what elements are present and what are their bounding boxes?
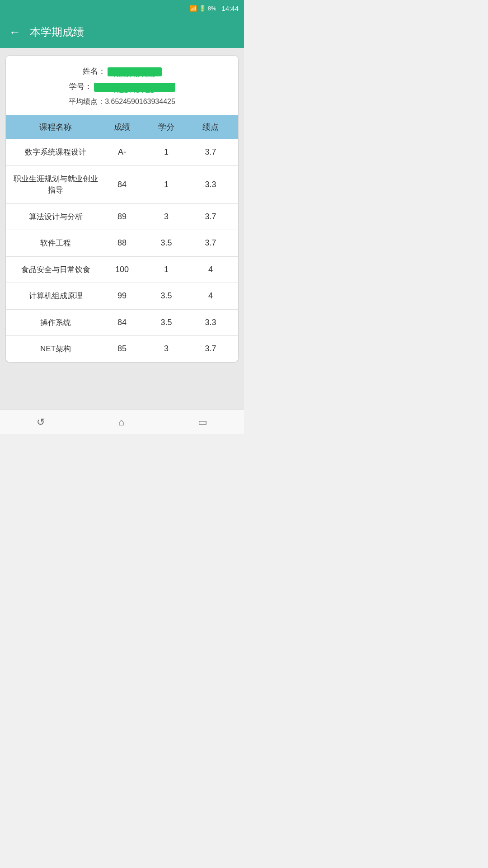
..............................
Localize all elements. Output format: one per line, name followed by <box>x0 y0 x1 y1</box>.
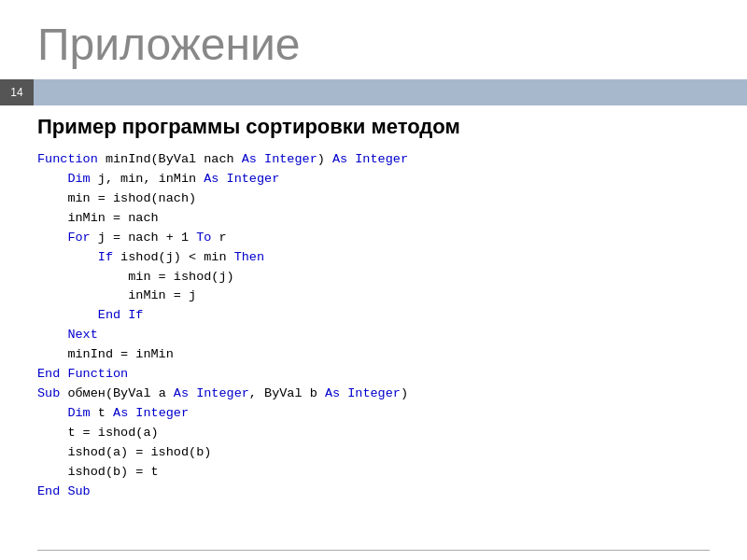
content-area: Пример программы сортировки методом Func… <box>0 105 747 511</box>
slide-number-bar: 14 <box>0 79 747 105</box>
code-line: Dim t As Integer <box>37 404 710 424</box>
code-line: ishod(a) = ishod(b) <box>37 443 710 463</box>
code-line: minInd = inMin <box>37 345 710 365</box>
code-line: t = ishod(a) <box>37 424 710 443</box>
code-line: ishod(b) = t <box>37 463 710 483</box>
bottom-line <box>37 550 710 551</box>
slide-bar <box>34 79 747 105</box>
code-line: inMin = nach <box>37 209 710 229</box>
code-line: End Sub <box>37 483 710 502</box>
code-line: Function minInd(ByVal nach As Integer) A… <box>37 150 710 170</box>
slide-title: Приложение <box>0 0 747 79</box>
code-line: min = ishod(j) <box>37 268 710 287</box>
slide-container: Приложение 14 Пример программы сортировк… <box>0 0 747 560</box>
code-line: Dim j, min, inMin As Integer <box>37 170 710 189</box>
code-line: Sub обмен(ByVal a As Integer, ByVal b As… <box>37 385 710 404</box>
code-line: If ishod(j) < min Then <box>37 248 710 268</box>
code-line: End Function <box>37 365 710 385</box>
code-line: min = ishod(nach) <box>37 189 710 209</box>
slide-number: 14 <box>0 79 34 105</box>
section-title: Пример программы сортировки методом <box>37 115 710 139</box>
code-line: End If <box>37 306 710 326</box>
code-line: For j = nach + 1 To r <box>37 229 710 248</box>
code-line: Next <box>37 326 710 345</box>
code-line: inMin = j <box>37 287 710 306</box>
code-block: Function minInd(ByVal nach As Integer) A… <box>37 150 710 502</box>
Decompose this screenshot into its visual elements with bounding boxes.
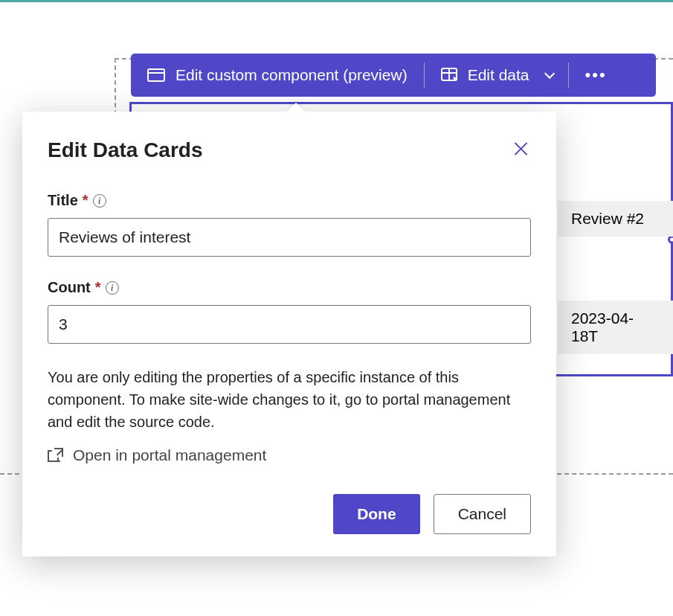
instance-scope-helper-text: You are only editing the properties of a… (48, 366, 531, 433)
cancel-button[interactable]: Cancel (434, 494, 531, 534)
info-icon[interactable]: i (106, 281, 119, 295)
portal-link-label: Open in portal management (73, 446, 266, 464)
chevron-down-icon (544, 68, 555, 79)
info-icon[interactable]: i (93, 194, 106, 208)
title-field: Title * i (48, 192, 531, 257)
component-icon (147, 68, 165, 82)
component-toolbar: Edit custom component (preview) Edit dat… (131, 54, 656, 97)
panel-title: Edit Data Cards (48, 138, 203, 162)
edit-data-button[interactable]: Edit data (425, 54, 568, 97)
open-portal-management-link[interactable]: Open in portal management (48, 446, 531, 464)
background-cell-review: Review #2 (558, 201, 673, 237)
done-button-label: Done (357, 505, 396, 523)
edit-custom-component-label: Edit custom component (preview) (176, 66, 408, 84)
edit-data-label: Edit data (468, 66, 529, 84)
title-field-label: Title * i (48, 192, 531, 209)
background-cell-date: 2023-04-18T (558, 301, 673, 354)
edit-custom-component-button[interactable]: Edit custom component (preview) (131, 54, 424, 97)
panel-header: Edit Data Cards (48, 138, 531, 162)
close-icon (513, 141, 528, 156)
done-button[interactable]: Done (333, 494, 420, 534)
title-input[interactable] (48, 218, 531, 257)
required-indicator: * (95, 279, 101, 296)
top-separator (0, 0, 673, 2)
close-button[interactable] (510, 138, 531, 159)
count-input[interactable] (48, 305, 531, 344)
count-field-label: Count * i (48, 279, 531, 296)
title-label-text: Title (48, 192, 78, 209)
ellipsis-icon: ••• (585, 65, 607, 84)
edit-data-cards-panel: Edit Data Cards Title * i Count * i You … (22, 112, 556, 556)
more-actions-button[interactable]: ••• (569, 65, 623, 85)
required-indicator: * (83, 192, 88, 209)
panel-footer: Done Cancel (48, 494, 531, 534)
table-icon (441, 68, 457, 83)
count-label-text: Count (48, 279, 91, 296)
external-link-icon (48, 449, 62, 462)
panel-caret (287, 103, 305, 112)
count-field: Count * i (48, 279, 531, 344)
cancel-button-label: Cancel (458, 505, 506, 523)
..............................
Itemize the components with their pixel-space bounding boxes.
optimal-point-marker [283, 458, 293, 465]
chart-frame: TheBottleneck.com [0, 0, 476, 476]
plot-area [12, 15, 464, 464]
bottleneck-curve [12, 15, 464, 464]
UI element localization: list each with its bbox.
..............................
#### Exercise description
Please give again the lines above between the line holding "Itemize the components" and the line holding "UI element localization: list", inclusive, exactly as they are and with nothing added.

#### Completed exercise
Itemize the components with their pixel-space bounding boxes.
optimal-point-marker [283, 458, 293, 465]
chart-frame: TheBottleneck.com [0, 0, 476, 476]
plot-area [12, 15, 464, 464]
bottleneck-curve [12, 15, 464, 464]
UI element localization: list each with its bbox.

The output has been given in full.